● Your instructions: Each record here should be printed again exactly; please leave its pictures out.

● Dataset records:
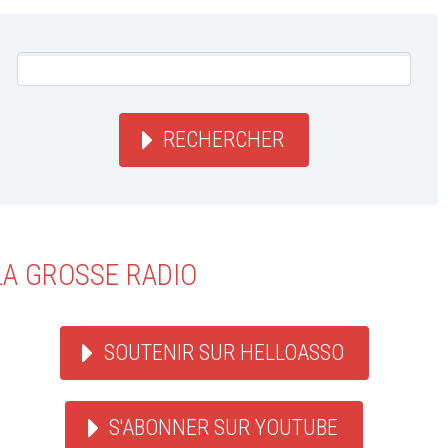
RECHERCHER
LA GROSSE RADIO
SOUTENIR SUR HELLOASSO
S'ABONNER SUR YOUTUBE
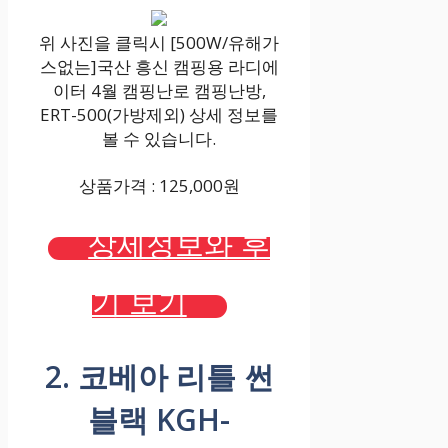
위 사진을 클릭시 [500W/유해가
스없는]국산 흥신 캠핑용 라디에
이터 4월 캠핑난로 캠핑난방,
ERT-500(가방제외) 상세 정보를
볼 수 있습니다.
상품가격 : 125,000원
상세정보와 후
기 보기
2. 코베아 리틀 썬
블랙 KGH-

● Response to this task:
RECHERCHER
LA GROSSE RADIO
SOUTENIR SUR HELLOASSO
S'ABONNER SUR YOUTUBE
위 사진을 클릭시 [500W/유해가
스없는]국산 흥신 캠핑용 라디에
이터 4월 캠핑난로 캠핑난방,
ERT-500(가방제외) 상세 정보를
볼 수 있습니다.
상품가격 : 125,000원
상세정보와 후
기 보기
2. 코베아 리틀 썬
블랙 KGH-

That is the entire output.